Vatican Ban on Women Priest Is Infallible

Author: Paul Likoudis

Vatican Ban on Women Priest Is Infallible

by Paul Likoudis

Challenge Magazine January, 1996

Determined to put a stop to a three decades long campaign waged by dissenting theologians and renegade religious to open the Catholic priesthood to women, the Congregation for Doctrine of the Faith released a statement November 18 saying the Church's traditional ban on women priest "requires definitive assent...(and) has been set forth infallibly by the ordinary and universal Magisterium."

The teaching that the Church possesses no authority to ordain women, declared the letter, "is to be held always, everywhere, and by all, as belonging to the deposit of faith."

The letter, signed by Joseph Cardinal Ratzinger, Prefect of the Congregation, was accompanied by a cover letter insisting that bishops "will do everything possible to ensure its distribution and favourable reception, taking particular care that, above all on the part of theologians, pastors of souls, and religious, ambiguous and contrary positions will not again be proposed."

Invoking the word "infallible" in the letter, explained Father Augustine DeNoia, a theological advisor to the US Bishops, means that "to teach the contrary is equivalent to leading consciences into error."

For the ordinary Catholic, the so-called "person in the pew" who has to read women's ordination agitprop in his parish bulletin, the young student who is required to believe in women's ordination as a pre- requisite for Confirmation, the seminarian who must agree women should be ordained as a requirement for continuing his studies, this Vatican letter will come as a great support.
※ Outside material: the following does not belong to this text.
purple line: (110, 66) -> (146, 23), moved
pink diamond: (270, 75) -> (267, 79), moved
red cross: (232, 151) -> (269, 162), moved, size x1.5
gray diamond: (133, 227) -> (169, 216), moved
For, now he can tell women's ordination advocates that they are not Catholic. For, as those on both sides of the battle agree, the essence of this recent statement is that those who will not accept Church teaching on ordination are not Catholic.

The Pope is not only "aiming to shut the door on debate about women's ordination" as Catholic New Service reporter John Thavis wrote from Rome, but he has made it clear that dissenters on the issue are out of the Church.
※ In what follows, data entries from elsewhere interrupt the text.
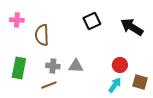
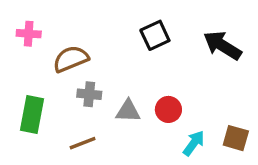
brown semicircle: (42, 35) -> (71, 59), turned 70
red circle: (120, 65) -> (168, 109), moved
gray cross: (53, 66) -> (89, 94), moved

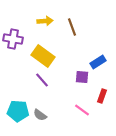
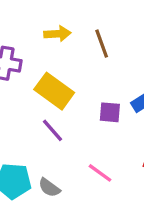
purple square: (82, 77) -> (110, 112), moved
pink line: (82, 110) -> (100, 173), moved

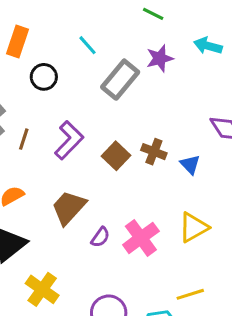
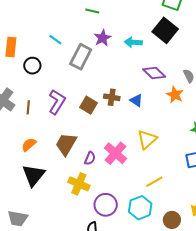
cyan arrow: (208, 46) -> (133, 42), moved
yellow cross: (42, 289) -> (79, 184), moved

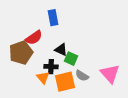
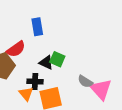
green square: (71, 59) -> (57, 59), moved
gray semicircle: (82, 76) -> (85, 81), moved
One of North America's most prominent dissenting theologians, Father Richard McBrien of Notre Dame university realized this immediately, as he told the New York Times: "If the pope wants us to believe that the prohibition against the ordination of women is a matter of divine law and divine faith such that the denial of this teaching is a heresy, then that puts everyone who disagrees outside the Church. Is that what is being said?

Precisely, says Archbishop J. Francis Stafford of Denver. The issue of women's ordination has been explored exhaustively, and now "it is time to move on.
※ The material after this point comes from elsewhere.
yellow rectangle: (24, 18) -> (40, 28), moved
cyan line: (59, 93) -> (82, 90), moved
"The Church's teaching is definitive, and has been set forth infallibly by formal declaration. It will not and cannot change. Therefore, for those who see with the eyes of faith, the matter is resolved."

This is an opportunity for Catholics who dissent from Church teaching to "go back and see where they made the wrong turn," commented Helen Hull Hitchcock of Women for Faith and Family, "and to deepen their understanding of Church teaching.

"It offers people a chance to jar themselves loose from the cause of women priests, because the Church has finally used its highest authority to proclaim the doctrine. Many people may actually come back to the Church now that the Holy See has decaled that if you reject the Church's teaching on the priesthood, you have put yourself out of the mainstream...The full implication of this statement is that if we don't accept the Church on priesthood, we aren't Catholic anymore."

While many theologians such as McBrien, Father Francis Sullivan at Boston College and Monsignor William Shannon in Rochester, NY, berated the Vatican and accused it of forcing good people out of the Church, Dr. Joyce Little, a theologian at St. Thomas university in Houston, said that those who encouraged women to believe they could be ordained if only enough pressure were put on the Vatican have a lot to answer for.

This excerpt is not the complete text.